The last time we met was at the Historical Materialism conference in London, where we had dinner with Frank Deppe, Birgit Mahnkopf, and my partner Judith Daniel. We stayed in touch over plans for a Socialist Register article, our newborn daughter, and his new granddaughter, who he was looking forward to tickling in October.
This May, he celebrated his seventy-fifth birthday in lockdown. But he remained cheerful. On “a spectacularly warm and sunny day,” he reported, he and Melanie — his closest comrade throughout his life — would “head down to the lake and then sit in the garden. Who could ask for more amidst the horrors being visited on so many of the unfortunates?”
To think that Leo would himself die from a COVID-19 infection in an overfilled Toronto hospital, is hard to take. He needed medical treatment because in summer, he started to feel severe back pain which gradually became worse. He didn’t mention it the last time we had a Skype videocall conversation in late July — we just talked about politics and our excitement at the new additions to our families.
On November 6, I had the honor to sit on the same panel as Leo for the last time. I was chairing a panel on the US election with Leo, Meagan Day, and Bill Fletcher Jr. Three weeks later, Leo informed some of us that he had been “admitted to the hospital over a week ago,” because his back pain had gotten “much worse.” In the hospital, after a week of testing, he was diagnosed with cancer.
But Leo remained optimistic until the very end, saying that he expected to live ten years or more. Only his closest friends and collaborators like Melanie, Donald Swartz, Greg Albo, Sam Gindin, and Angela Joya knew how serious things became, due to the combination of COVID-19 and pneumonia. On the evening of December 19, the big heart stopped beating.
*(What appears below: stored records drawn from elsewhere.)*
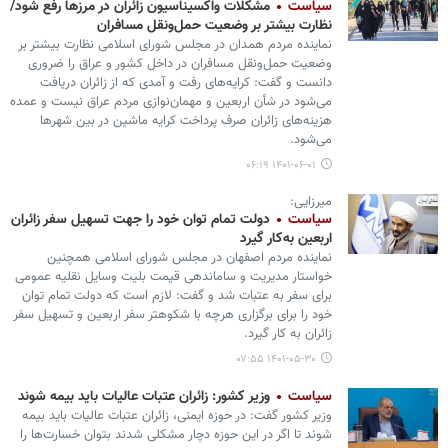
سیاست
مشکلات واکسیناسیون زائران در مرزها رفع شود/
نظارت بیشتر بر وضعیت حمل‌ونقل مسافران
نماینده مردم همدان در مجلس شورای اسلامی نظارت بیشتر بر
وضعیت حمل‌ونقل مسافران در داخل کشور و عراق را ضروری
دانست و گفت: کرایه‌های رفت و آمدی که از زائران دریافت
می‌شود در شأن اربعین و مهمان‌نوازی مردم عراق نیست و عمده
هزینه‌های زائران صرف پرداخت کرایه ماشین در بین شهرها
می‌شود.
۱۴۰۱-۰۶-۰۱ ۰۶:۱۹
میرزایی:
سیاست
دولت تمام توان خود را جهت تسهیل سفر زائران
اربعین به‌کار گیرد
نماینده مردم اصفهان در مجلس شورای اسلامی همچنین
خواستار مدیریت و ساماندهی قیمت بلیت وسایل نقلیه عمومی
برای سفر به عتبات شد و گفت: لازم است که دولت تمام توان
خود را برای برگزاری هرچه با شکوهتر سفر اربعین و تسهیل سفر
زائران به کار گیرد.
۱۴۰۱-۰۵-۳۰ ۰۷:۵۵
سیاست
وزیر کشور: زائران عتبات عالیات باید بیمه شوند
وزیر کشور گفت: در حوزه ایمنی، زائران عتبات عالیات باید بیمه
شوند تا اگر در این حوزه دچار مشکلی شدند بتوان خسارت‌ها را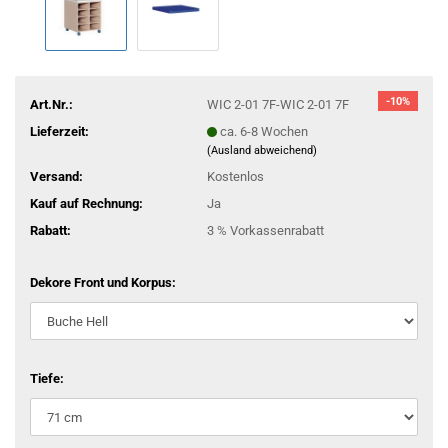
-10%
Art.Nr.:
WIC 2-01 7F-WIC 2-01 7F
Lieferzeit:
ca. 6-8 Wochen
(Ausland abweichend)
Versand:
Kostenlos
Kauf auf Rechnung:
Ja
Rabatt:
3 % Vorkassenrabatt
Dekore Front und Korpus:
Tiefe: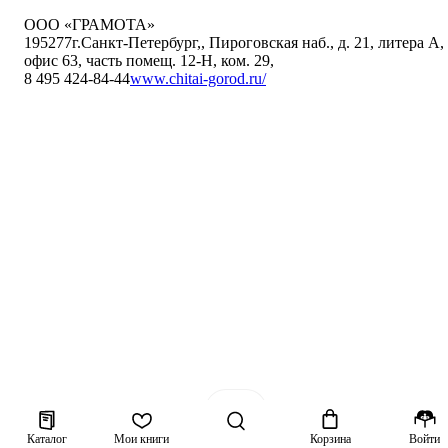
ООО «ГРАМОТА»
195277
г.Санкт-Петербург,
,
Пироговская наб., д. 21, литера А,
офис 63, часть помещ. 12-Н, ком. 29
,
8 495 424-84-44
www.chitai-gorod.ru/
Каталог
Мои книги
Корзина
Войти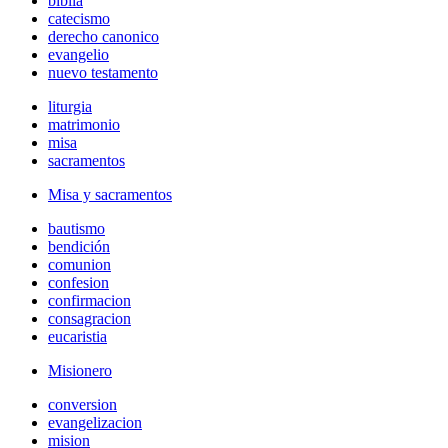
biblia
catecismo
derecho canonico
evangelio
nuevo testamento
liturgia
matrimonio
misa
sacramentos
Misa y sacramentos
bautismo
bendición
comunion
confesion
confirmacion
consagracion
eucaristia
Misionero
conversion
evangelizacion
mision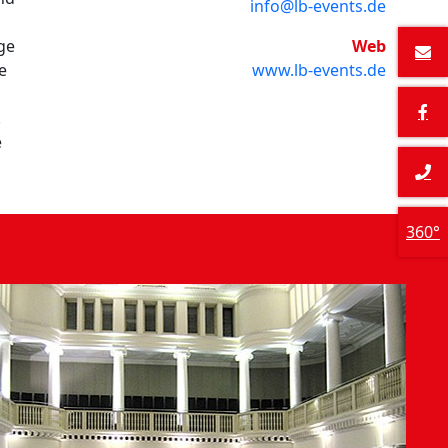
info@lb-events.de
ge
Web
e
www.lb-events.de
.
e
360°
In his field, Leo Panitch feels almost super-human. But he was also a man. His humility, his lack of arrogance, and his real interest in what made his students — and people in general — tick seemed otherworldly in a world of professorial pretentiousness and intellectual mediocrity.
Leo Panitch can never be replaced. But his spirit lives on — in the hearts he has touched, and in the way he shaped a generation, with others to follow.